Fingers crossed... Aussie markets can't be that bad to justify further downward pressure????


----------



## juw177 (4 July 2008)

US holidays are know to have a bullish bias worldwide, with low volume.


----------



## MichaelD (4 July 2008)

I'll stick my neck on the chopping block and declare the bottoming process to have gone as low as it's going to. What the heck, 'tis a fun game.

Why?
 - there has been a blow off - yesterday (as requested by WayneL) - a good shake-out of all those in resources.
 - the mainstream news has officially declared it a bear market.


----------



## Sean K (4 July 2008)

MichaelD said:


> I'll stick my neck on the chopping block and declare the bottoming process to have gone as low as it's going to. What the heck, 'tis a fun game.
> 
> Why?
> - there has been a blow off - yesterday (as requested by WayneL) - a good shake-out of all those in resources.
> - the mainstream news has officially declared it a bear market.

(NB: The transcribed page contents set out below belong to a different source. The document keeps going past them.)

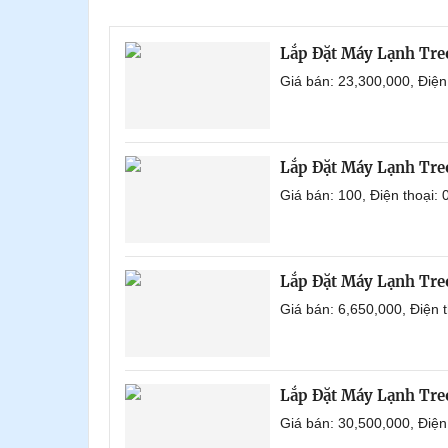
Lắp Đặt Máy Lạnh Tr
Giá bán: 23,300,000, Điệ
Lắp Đặt Máy Lạnh Tre
Giá bán: 100, Điện thoại
Lắp Đặt Máy Lạnh Tre
Giá bán: 6,650,000, Điện
Lắp Đặt Máy Lạnh Tre
Giá bán: 30,500,000, Điệ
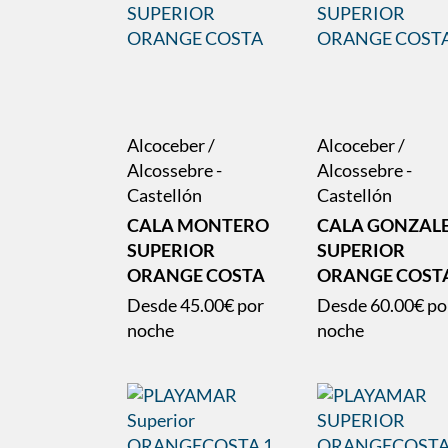
Alcoceber /
Alcoceber /
Alcossebre -
Alcossebre -
Castellón
Castellón
CALA MONTERO
CALA GONZAL
SUPERIOR
SUPERIOR
ORANGE COSTA
ORANGE COST
Desde
45.00€
por
Desde
60.00€
po
noche
noche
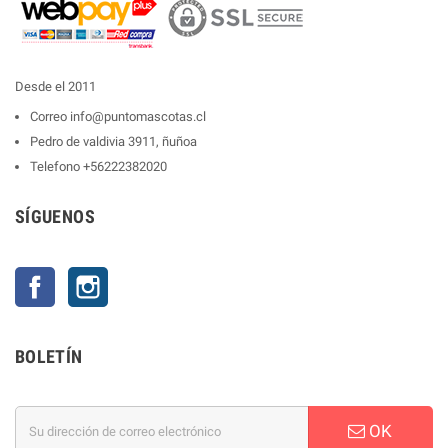
Desde el 2011
Correo
info@puntomascotas.cl
Pedro de valdivia 3911, ñuñoa
Telefono
+56222382020
SÍGUENOS
Facebook
Instagram
BOLETÍN
OK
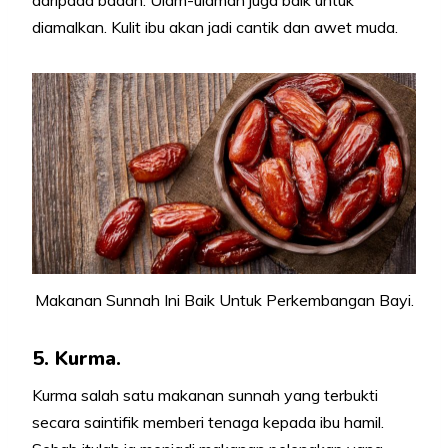
diamalkan. Kulit ibu akan jadi cantik dan awet muda.
Makanan Sunnah Ini Baik Untuk Perkembangan Bayi.
5. Kurma.
Kurma salah satu makanan sunnah yang terbukti
secara saintifik memberi tenaga kepada ibu hamil.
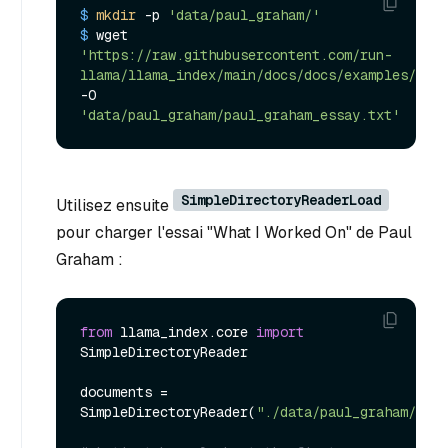
$ 
mkdir
 -p 
'data/paul_graham/'
$ 
wget 
'https://raw.githubusercontent.com/run-
llama/llama_index/main/docs/docs/examples/data
-O 
'data/paul_graham/paul_graham_essay.txt'
SimpleDirectoryReaderLoad
Utilisez ensuite
pour charger l'essai "What I Worked On" de Paul
Graham :
from
 llama_index.core 
import
SimpleDirectoryReader

documents = 
SimpleDirectoryReader(
"./data/paul_graham/"
).l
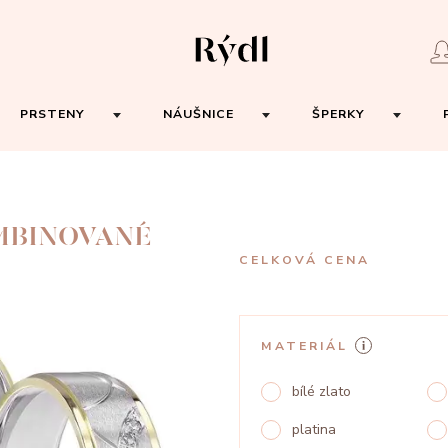
PRSTENY
NÁUŠNICE
ŠPERKY
OMBINOVANÉ
CELKOVÁ CENA
MATERIÁL
bílé zlato
platina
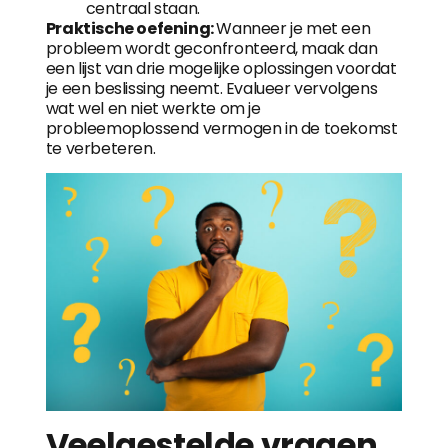
centraal staan.
Praktische oefening:
Wanneer je met een
probleem wordt geconfronteerd, maak dan
een lijst van drie mogelijke oplossingen voordat
je een beslissing neemt. Evalueer vervolgens
wat wel en niet werkte om je
probleemoplossend vermogen in de toekomst
te verbeteren.
Veelgestelde vragen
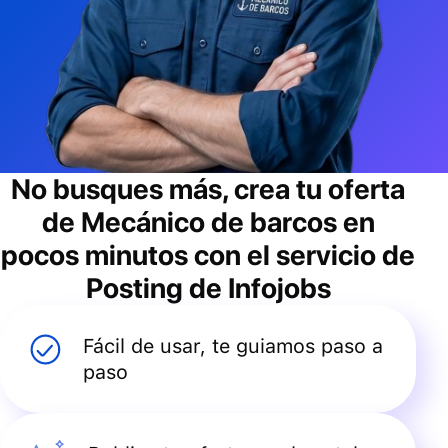
No busques más, crea tu oferta
de
Mecánico de barcos
en
pocos minutos con el servicio de
Posting de Infojobs
Fácil de usar, te guiamos paso a
paso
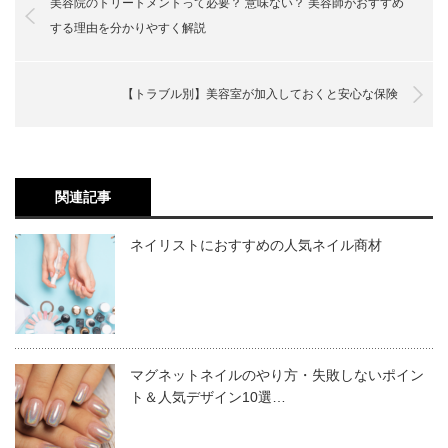
美容院のトリートメントって必要？ 意味ない？ 美容師がおすすめ
ミラーネイル×部分ミラーデザイン
する理由を分かりやすく解説
ミラーネイル×グラデーション
独創的な光沢が爪をいっそう美しく見せてくれるミラーネ
ポリッシュのマニキュアでもできる？
初心者必見！ ミラーネイルで失敗しないコツ
イル。いろいろなデザインを試すことで、日常的・非日常
準備するもの
ノンワイプジェルをしっかり硬化させてから
【トラブル別】美容室が加入しておくと安心な保険
的のどちらにもしっくりくるデザインを楽しめるでしょ
パウダーを塗る
粒子が細かいパウダーを使う
う。
ミラーネイルは、ポリッシュのマニュキアではできませ
ミラーネイルのやり方のよくある疑問
ここでは、ミラーネイルのデザインを６つご紹介します。
ポリッシュのマニキュアでもできる？
ん。
ベースジェル
ノンワイプなしでもできる？
関連記事
ですが、細やかなラメやパール入りのポリッシュマニュキ
100均のアイテムでもできる？
カラージェル（自分好みのジェル）
セルフでのミラーネイルに役立つアイテム６
アを使用すれば、ミラーネイルに近いイメージに仕上がり
ネイリストにおすすめの人気ネイル商材
ノンワイプトップジェル（拭き取り不用のトッ
選
ます。
ミラーネイルをマスターして美しく輝く爪先
ミラーネイル×ワンカラー
プジェル）
を作ろう
ノンワイプマットトップジェル
今までポリッシュを愛用していて、そのまま使い続けたい
ミラーパウダー（自分好みのパウダー）
方は、こうした代用的な使い方も検討してみましょう。
マグネットネイルのやり方・失敗しないポイン
ミラーネイルに限っては、その光沢が人にインパクトを与
チップ（付属のものorアイシャドウチップ）や
ト＆人気デザイン10選…
えるため、ワンカラー勝負でも十分にいけます。オフィス
人気のミラーネイルはセルフででき
シリコンブラシ
る！
ワークにおいてもしっくりくるでしょう。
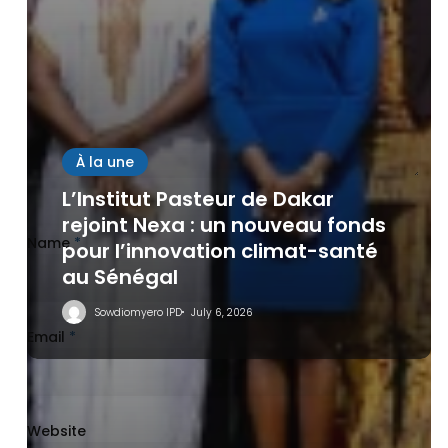
À la une
L’Institut Pasteur de Dakar
rejoint Nexa : un nouveau fonds
Name
*
pour l’innovation climat-santé
au Sénégal
Sowdiomyero IPD
July 6, 2026
Email
*
Website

Sorry Michael, are you calling a bottom, or what?)


----------



## explod (4 July 2008)

MichaelD said:


> I'll stick my neck on the chopping block and declare the bottoming process to have gone as low as it's going to. What the heck, 'tis a fun game.




I would not stick it out, even if there was only a remote chance of a falling blade.

However I do often suffer foot and mouth on this forum so am no judge.


----------



## Speewha (4 July 2008)

Hello,

Bottoms that have blown off.. how low can it get !


----------



## korrupt_1 (4 July 2008)

MichaelD said:


> - the mainstream news has officially declared it a bear market.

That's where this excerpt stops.